On the 2001 LP Useful Music, Josh Joplin opens the track “Gravity” with a sagacious maxim: “I will not be here forever, so I will not waste any time.” And he and his band and then group (inside joke for fans) did not. Throughout the late 90s and early 2000s, Josh Joplin and his Atlanta crew released five albums of tremendous potency. Each was lined with extraordinary alternative folk/rock tracks, each written with the clever hand of Joplin, whose musical influences (Phil Ochs and Bob Dylan) seeped into each tracks lyric. If I had to describe the group in one fragment it would read: wonderfully skilled lyricist with a group that featured a defined taste for melody and instrumentation. This epithet unfortunately would also read “gone too soon” (12 years now), but, as Joplin sings in his ode to Phil Ochs, “you are not gone,” and, as this post demonstrates, the music of the Josh Joplin Group lives on.
So, why write this post? I don’t know how many Josh Joplin fans there are still.

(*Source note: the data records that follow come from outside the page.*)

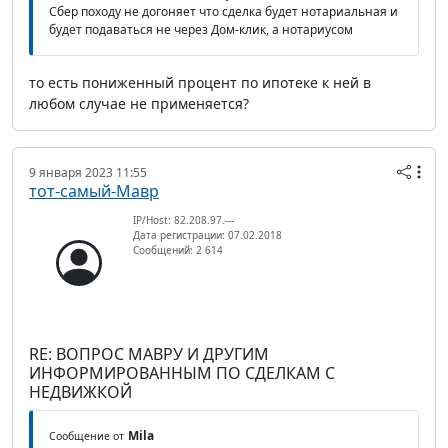
Сбер походу не догоняет что сделка будет нотариальная и
будет подаваться не через Дом-клик, а нотариусом
то есть пониженный процент по ипотеке к ней в
любом случае не применяется?
9 января 2023 11:55
тот-самый-Мавр
IP/Host: 82.208.97.---
Дата регистрации: 07.02.2018
Сообщений: 2 614
RE: ВОПРОС МАВРУ И ДРУГИМ
ИНФОРМИРОВАННЫМ ПО СДЕЛКАМ С
НЕДВИЖКОЙ
Mila
Сообщение от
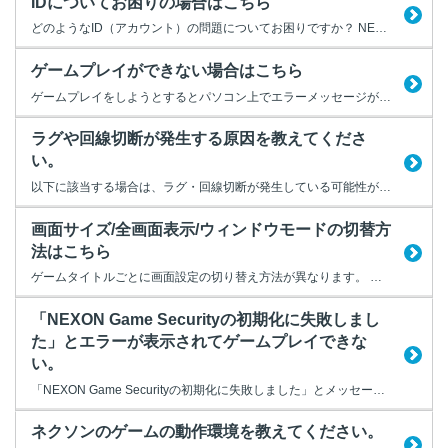
IDについてお困りの場合はこちら
どのようなID（アカウント）の問題についてお困りですか？ NEXON IDやゲームIDなど、お使いになるIDの種別ごとにお困りの問題を解消するためのFAQをご案内します。 どのIDについて問題が発生しているか、以下より選択してください。
ゲームプレイができない場合はこちら
ゲームプレイをしようとするとパソコン上でエラーメッセージが表示するなどして正常にゲームプレイができない場合には、以下の当てはまる項目を選んでください。 NEXON ID/PWでのログインに関する問題や、NEXONポイントについての問題が発生していますか？ ログインやNEXONポイント以外のゲームに関する問題が発生していますか？
ラグや回線切断が発生する原因を教えてくださ
い。
以下に該当する場合は、ラグ・回線切断が発生している可能性があります。 ＜ラグ・回線切断例＞ ・ゲームの動作が重く感じる ・ゲームプレイ時にずれや遅れを感じる ・ゲームから不意に切断される ゲームプレイ中は、お客様のパソコンとゲームサーバー間で頻繁にデータのやりとりを行います。 インターネットを経由しての接続となるため、通信異常を感じやすい状況です。 なお、通...
画面サイズ/全画面表示/ウィンドウモードの切替方
法はこちら
ゲームタイトルごとに画面設定の切り替え方法が異なります。 お使いのゲームタイトルをご選択ください。
「NEXON Game Securityの初期化に失敗しまし
た」とエラーが表示されてゲームプレイできな
い。
「NEXON Game Securityの初期化に失敗しました」とメッセージが表示されてゲームが起動できなかったり、ゲームの動作が止まったり、急に終了するときは、以下の内容を確認してください。 ・手順1： パソコンの再起動 まずはパソコンの再起動をお試しください。 ・手順2： 起動中のアプリケーションの終了 ゲームの他に起動しているアプリケ...
ネクソンのゲームの動作環境を教えてください。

I’m sure many have at least a few tracks sitting on their iTunes track lists – as I do … well, I have more than a few. At least “Camera One,” which made an appearance on the first season of “Scrubs,” is on some playlists. However, Joplin and his group were (and still are in their individual ways – Joplin rarely performs but still recently released some music with Among the Oak & The Ash, a band he formed with singer/songwriter Garrison Starr and does still create solo stuff) way too talented to be reserved to turn of the century alt/rock playlists. I want more people to know about the “wonderful ones” that was the Josh Joplin Group. I will also reserve this one sentence as a minor request for the band to get back together and maybe do a little anniversary tour (the first album was released 20 years ago next year).
So, I need to provide some proof, don’t I. Well, trust me, I have proof of this band’s awesomeness. I’m going to pick two of my favorite songs from the Josh Joplin Group for you to gnaw on. Let’s start with “Better Days”
Much in the vein of Josh Ritter’s “Temptation of Adam,” which was released a decade after this song, Josh Joplin sings a delicate piece expressing his love for his significant other while the world around them was falling apart. The “tragic” nights and “ruins of rage” do not penetrate the couple’s love and although “the end is here,” Josh Joplin passionately professes that he has “never seen better days.” It’s a wonderful paradox that features a melody that perfectly captures the sentiment – soft violin and piano that crescendos when discussing the horror outside the couple’s window, but quiets when expressing the “better days” – however, the most passion of the song is the “I Love You” lyric, which just makes a good deal of sense!
I have to choose “Camera One.” Many of you are probably going, “Oh, this song – this is a really good song.” The song, which cautions Hollywood dreamers, appeared on the re-release of Useful Music in 2001. It is a passionate appeal to the masses, featuring a more radio rock sound – alternative and, true to form, clean and concise. It’s catchy – a driving incipient guitar followed by a build up to a strung-out chorus that bleeds over Joplin’s croon. Great song.
So, there you have it, my passionate appeal to listeners and readers of the Music Court. Listen to the Josh Joplin Group!